• _TASK REQUIREMENTS_:
Without including any pictures, copy every line below exactly.

• _RECORDS FOR THIS EXERCISE_:
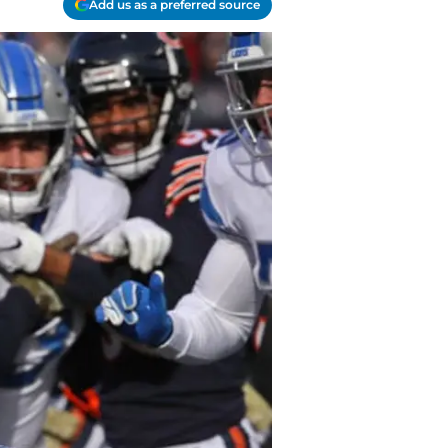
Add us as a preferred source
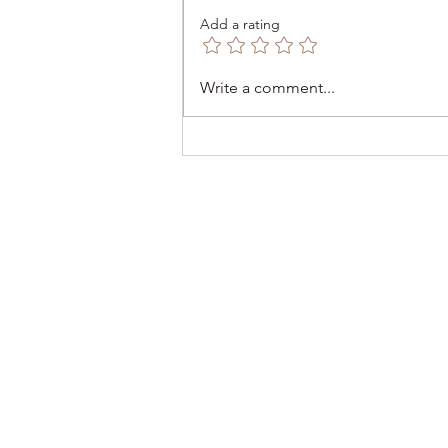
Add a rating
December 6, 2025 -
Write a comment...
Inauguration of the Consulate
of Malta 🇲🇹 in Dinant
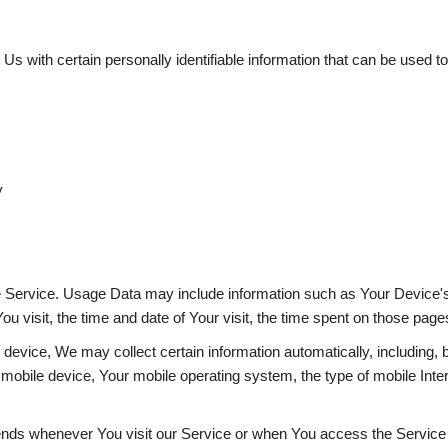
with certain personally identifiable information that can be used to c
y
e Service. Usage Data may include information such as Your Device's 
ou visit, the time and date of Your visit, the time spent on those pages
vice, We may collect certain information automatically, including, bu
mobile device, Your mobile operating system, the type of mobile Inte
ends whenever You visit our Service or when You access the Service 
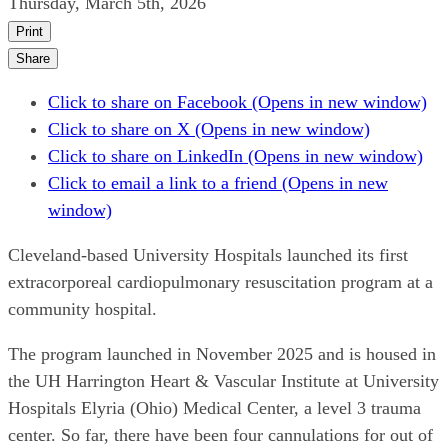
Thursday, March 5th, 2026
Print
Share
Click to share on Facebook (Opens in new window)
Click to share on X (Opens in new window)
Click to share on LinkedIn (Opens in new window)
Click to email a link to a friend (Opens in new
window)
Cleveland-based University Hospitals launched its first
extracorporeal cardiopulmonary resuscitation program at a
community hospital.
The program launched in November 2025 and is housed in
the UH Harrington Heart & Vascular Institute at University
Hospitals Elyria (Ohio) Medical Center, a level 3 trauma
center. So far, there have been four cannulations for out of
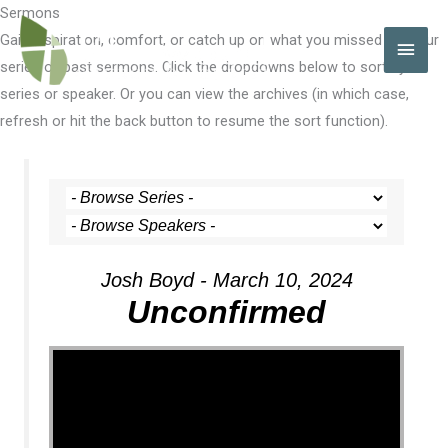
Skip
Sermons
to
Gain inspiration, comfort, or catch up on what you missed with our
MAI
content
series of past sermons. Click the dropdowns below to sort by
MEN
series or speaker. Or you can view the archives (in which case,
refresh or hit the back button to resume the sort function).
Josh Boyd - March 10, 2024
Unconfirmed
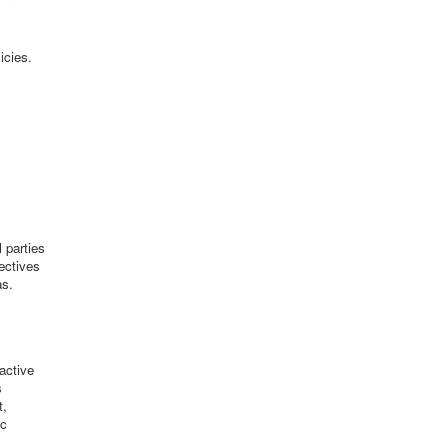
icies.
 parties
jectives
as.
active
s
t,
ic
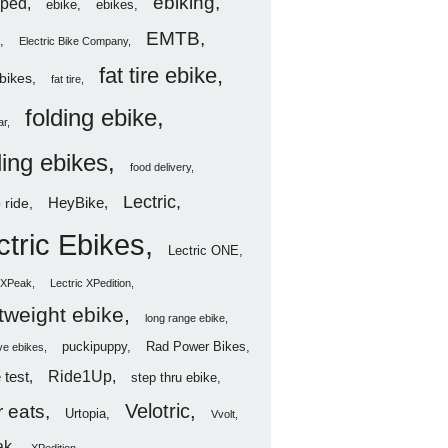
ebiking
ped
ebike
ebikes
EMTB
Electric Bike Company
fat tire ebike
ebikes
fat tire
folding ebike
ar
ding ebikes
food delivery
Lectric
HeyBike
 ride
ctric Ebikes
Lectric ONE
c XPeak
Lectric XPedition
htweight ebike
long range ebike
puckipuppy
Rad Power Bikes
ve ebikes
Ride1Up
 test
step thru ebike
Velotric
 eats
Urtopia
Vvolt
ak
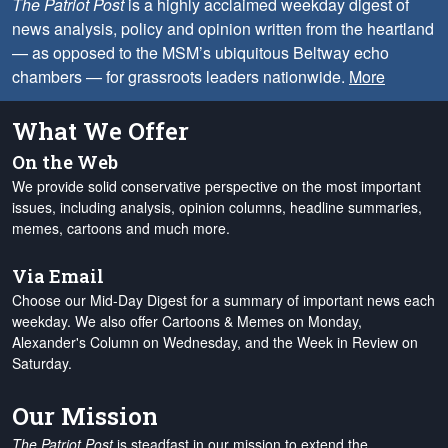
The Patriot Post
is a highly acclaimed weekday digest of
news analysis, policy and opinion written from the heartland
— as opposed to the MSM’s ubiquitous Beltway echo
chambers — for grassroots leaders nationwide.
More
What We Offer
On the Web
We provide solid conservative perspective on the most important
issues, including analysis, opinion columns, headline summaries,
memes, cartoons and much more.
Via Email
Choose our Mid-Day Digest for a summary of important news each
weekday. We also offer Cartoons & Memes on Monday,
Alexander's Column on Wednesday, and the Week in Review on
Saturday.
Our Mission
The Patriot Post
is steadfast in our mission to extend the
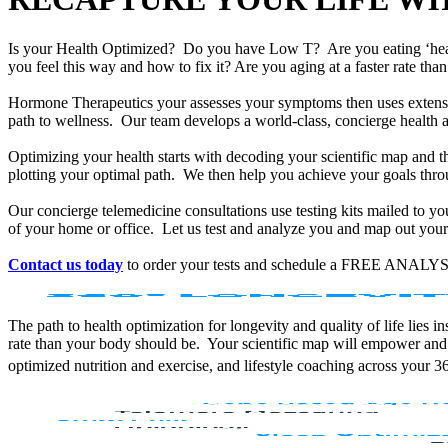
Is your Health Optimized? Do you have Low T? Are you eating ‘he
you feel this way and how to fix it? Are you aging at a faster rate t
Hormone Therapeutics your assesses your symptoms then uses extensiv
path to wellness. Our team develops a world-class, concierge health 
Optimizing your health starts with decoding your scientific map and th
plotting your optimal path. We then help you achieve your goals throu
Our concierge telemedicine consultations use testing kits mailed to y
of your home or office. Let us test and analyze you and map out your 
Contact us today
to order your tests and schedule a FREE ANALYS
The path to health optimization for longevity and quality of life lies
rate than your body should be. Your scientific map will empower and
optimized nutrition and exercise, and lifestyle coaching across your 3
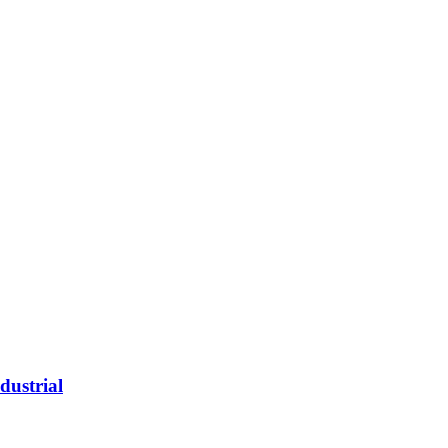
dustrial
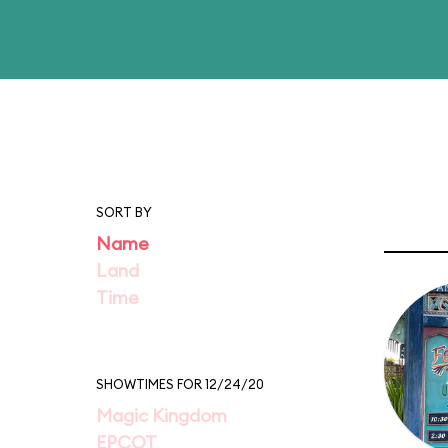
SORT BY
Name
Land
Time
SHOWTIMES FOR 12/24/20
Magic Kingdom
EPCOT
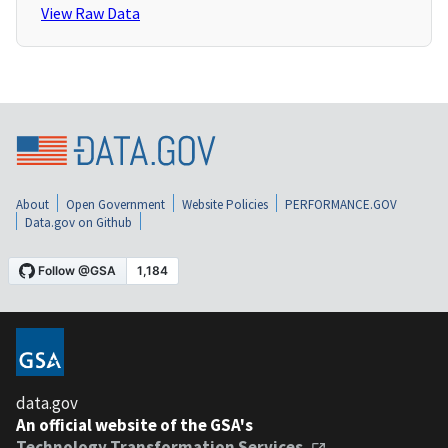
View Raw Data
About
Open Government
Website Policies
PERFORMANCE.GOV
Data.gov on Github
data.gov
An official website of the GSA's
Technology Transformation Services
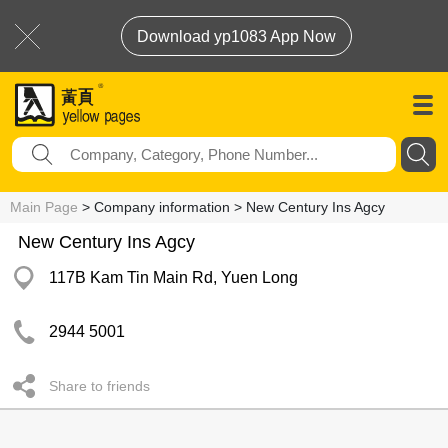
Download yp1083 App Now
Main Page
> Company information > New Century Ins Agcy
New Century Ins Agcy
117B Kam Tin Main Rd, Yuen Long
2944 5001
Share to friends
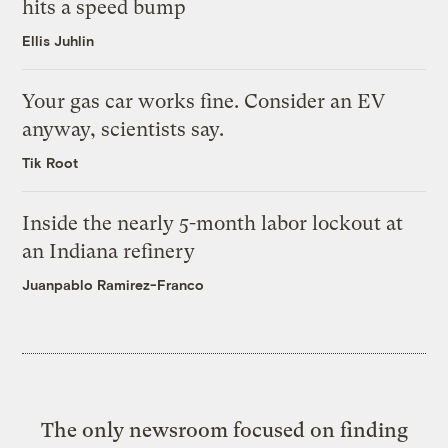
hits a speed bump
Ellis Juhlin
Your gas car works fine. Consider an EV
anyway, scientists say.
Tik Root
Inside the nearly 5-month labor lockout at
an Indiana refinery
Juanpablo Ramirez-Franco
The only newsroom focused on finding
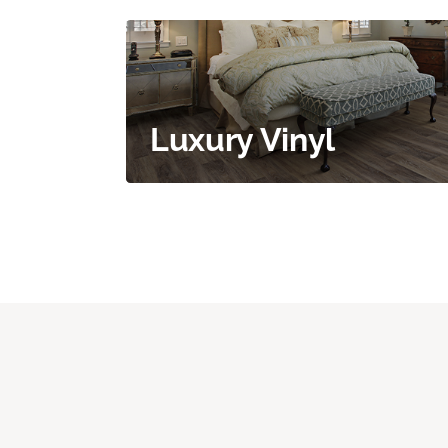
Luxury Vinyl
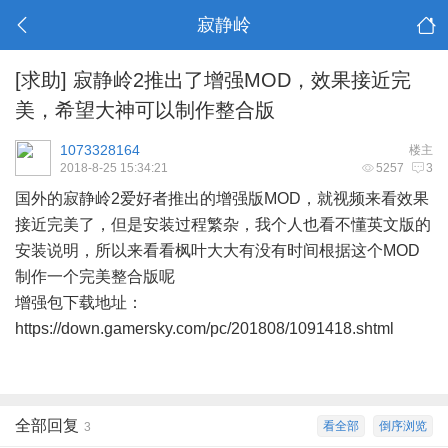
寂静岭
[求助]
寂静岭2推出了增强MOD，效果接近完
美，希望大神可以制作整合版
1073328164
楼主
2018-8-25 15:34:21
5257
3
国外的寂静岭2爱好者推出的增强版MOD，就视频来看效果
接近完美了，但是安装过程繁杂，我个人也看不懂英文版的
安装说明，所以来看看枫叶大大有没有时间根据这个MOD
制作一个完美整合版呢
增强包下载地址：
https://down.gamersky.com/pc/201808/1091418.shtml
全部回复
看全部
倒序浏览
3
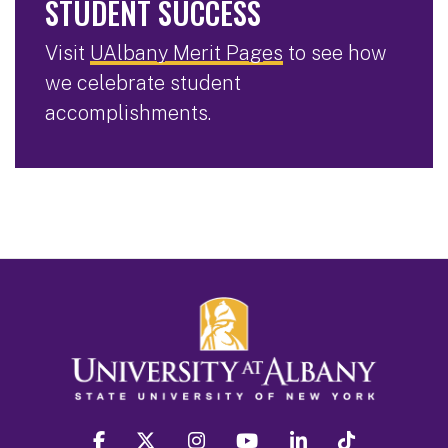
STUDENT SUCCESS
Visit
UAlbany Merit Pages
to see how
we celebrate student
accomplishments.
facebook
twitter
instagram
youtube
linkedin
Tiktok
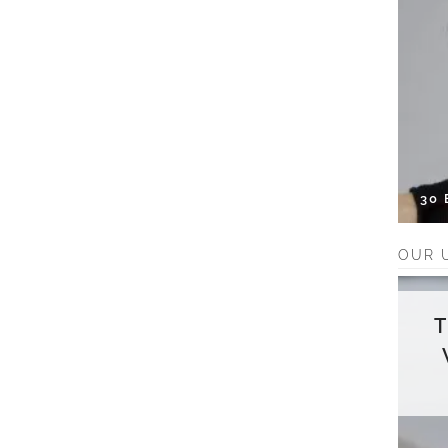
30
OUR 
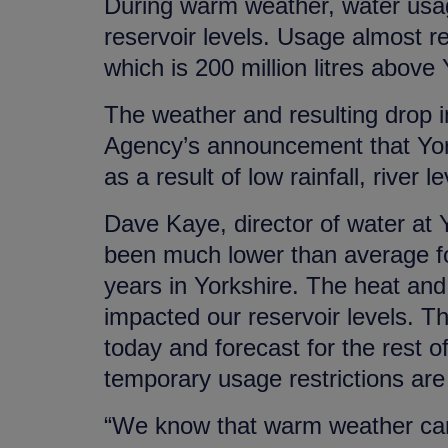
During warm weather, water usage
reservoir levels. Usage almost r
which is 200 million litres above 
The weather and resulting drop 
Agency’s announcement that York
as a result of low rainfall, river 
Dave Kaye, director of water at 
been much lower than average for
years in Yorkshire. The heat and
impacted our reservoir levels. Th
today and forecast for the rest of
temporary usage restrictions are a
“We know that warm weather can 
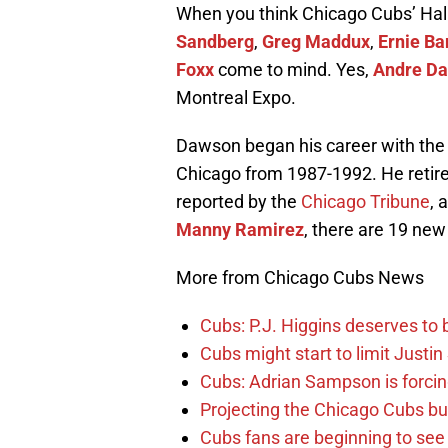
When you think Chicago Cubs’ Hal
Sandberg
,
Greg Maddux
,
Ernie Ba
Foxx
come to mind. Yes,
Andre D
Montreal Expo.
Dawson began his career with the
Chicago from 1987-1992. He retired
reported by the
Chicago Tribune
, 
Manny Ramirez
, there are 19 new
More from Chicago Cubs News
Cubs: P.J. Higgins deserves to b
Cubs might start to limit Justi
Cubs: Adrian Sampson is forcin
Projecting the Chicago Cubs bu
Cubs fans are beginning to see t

• _RESPONSE FOR THIS EXERCISE_:
Add us as a preferred source
Add a rating
December 6, 2025 -
Write a comment...
Inauguration of the Consulate
of Malta 🇲🇹 in Dinant
with certain personally identifiable information that can be used to c
y
e Service. Usage Data may include information such as Your Device's 
ou visit, the time and date of Your visit, the time spent on those pages
vice, We may collect certain information automatically, including, bu
mobile device, Your mobile operating system, the type of mobile Inte
ends whenever You visit our Service or when You access the Service 
Thursday, March 5th, 2026
Print
Share
Click to share on Facebook (Opens in new window)
Click to share on X (Opens in new window)
Click to share on LinkedIn (Opens in new window)
Click to email a link to a friend (Opens in new
window)
Cleveland-based University Hospitals launched its first
extracorporeal cardiopulmonary resuscitation program at a
community hospital.
The program launched in November 2025 and is housed in
the UH Harrington Heart & Vascular Institute at University
Hospitals Elyria (Ohio) Medical Center, a level 3 trauma
center. So far, there have been four cannulations for out of
Skip
Sermons
to
Gain inspiration, comfort, or catch up on what you missed with our
MAI
content
series of past sermons. Click the dropdowns below to sort by
MEN
series or speaker. Or you can view the archives (in which case,
refresh or hit the back button to resume the sort function).
Josh Boyd - March 10, 2024
Unconfirmed
icies.
 parties
jectives
as.
active
s
t,
ic
ebiking
ped
ebike
ebikes
EMTB
Electric Bike Company
fat tire ebike
ebikes
fat tire
folding ebike
ar
ding ebikes
food delivery
Lectric
HeyBike
 ride
ctric Ebikes
Lectric ONE
c XPeak
Lectric XPedition
htweight ebike
long range ebike
puckipuppy
Rad Power Bikes
ve ebikes
Ride1Up
 test
step thru ebike
Velotric
 eats
Urtopia
Vvolt
ak
The Patriot Post
is a highly acclaimed weekday digest of
news analysis, policy and opinion written from the heartland
— as opposed to the MSM’s ubiquitous Beltway echo
chambers — for grassroots leaders nationwide.
More
What We Offer
On the Web
We provide solid conservative perspective on the most important
issues, including analysis, opinion columns, headline summaries,
memes, cartoons and much more.
Via Email
Choose our Mid-Day Digest for a summary of important news each
weekday. We also offer Cartoons & Memes on Monday,
Alexander's Column on Wednesday, and the Week in Review on
Saturday.
Our Mission
The Patriot Post
is steadfast in our mission to extend the
Is your Health Optimized? Do you have Low T? Are you eating ‘he
you feel this way and how to fix it? Are you aging at a faster rate t
Hormone Therapeutics your assesses your symptoms then uses extensiv
path to wellness. Our team develops a world-class, concierge health 
Optimizing your health starts with decoding your scientific map and th
plotting your optimal path. We then help you achieve your goals throu
Our concierge telemedicine consultations use testing kits mailed to y
of your home or office. Let us test and analyze you and map out your 
Contact us today
to order your tests and schedule a FREE ANALYS
The path to health optimization for longevity and quality of life lies
rate than your body should be. Your scientific map will empower and
optimized nutrition and exercise, and lifestyle coaching across your 3
dustrial
SORT BY
Name
Land
Time
SHOWTIMES FOR 12/24/20
Magic Kingdom
EPCOT
View Raw Data
About
Open Government
Website Policies
PERFORMANCE.GOV
Data.gov on Github
data.gov
An official website of the GSA's
Technology Transformation Services
Download yp1083 App Now
Main Page
> Company information > New Century Ins Agcy
New Century Ins Agcy
117B Kam Tin Main Rd, Yuen Long
2944 5001
Share to friends
hits a speed bump
Ellis Juhlin
Your gas car works fine. Consider an EV
anyway, scientists say.
Tik Root
Inside the nearly 5-month labor lockout at
an Indiana refinery
Juanpablo Ramirez-Franco
The only newsroom focused on finding
Luxury Vinyl
寂静岭
[求助]
寂静岭2推出了增强MOD，效果接近完
美，希望大神可以制作整合版
1073328164
楼主
2018-8-25 15:34:21
5257
3
国外的寂静岭2爱好者推出的增强版MOD，就视频来看效果
接近完美了，但是安装过程繁杂，我个人也看不懂英文版的
安装说明，所以来看看枫叶大大有没有时间根据这个MOD
制作一个完美整合版呢
增强包下载地址：
https://down.gamersky.com/pc/201808/1091418.shtml
全部回复
看全部
倒序浏览
3
STUDENT SUCCESS
Visit
UAlbany Merit Pages
to see how
we celebrate student
accomplishments.
facebook
twitter
instagram
youtube
linkedin
Tiktok
30
OUR 
During warm weather, water usage
reservoir levels. Usage almost r
which is 200 million litres above 
The weather and resulting drop 
Agency’s announcement that York
as a result of low rainfall, river 
Dave Kaye, director of water at 
been much lower than average for
years in Yorkshire. The heat and
impacted our reservoir levels. Th
today and forecast for the rest of
temporary usage restrictions are a
“We know that warm weather can 
When you think Chicago Cubs’ Hal
Sandberg
,
Greg Maddux
,
Ernie Ba
Foxx
come to mind. Yes,
Andre D
Montreal Expo.
Dawson began his career with the
Chicago from 1987-1992. He retired
reported by the
Chicago Tribune
, 
Manny Ramirez
, there are 19 new
More from Chicago Cubs News
Cubs: P.J. Higgins deserves to b
Cubs might start to limit Justi
Cubs: Adrian Sampson is forcin
Projecting the Chicago Cubs bu
Cubs fans are beginning to see t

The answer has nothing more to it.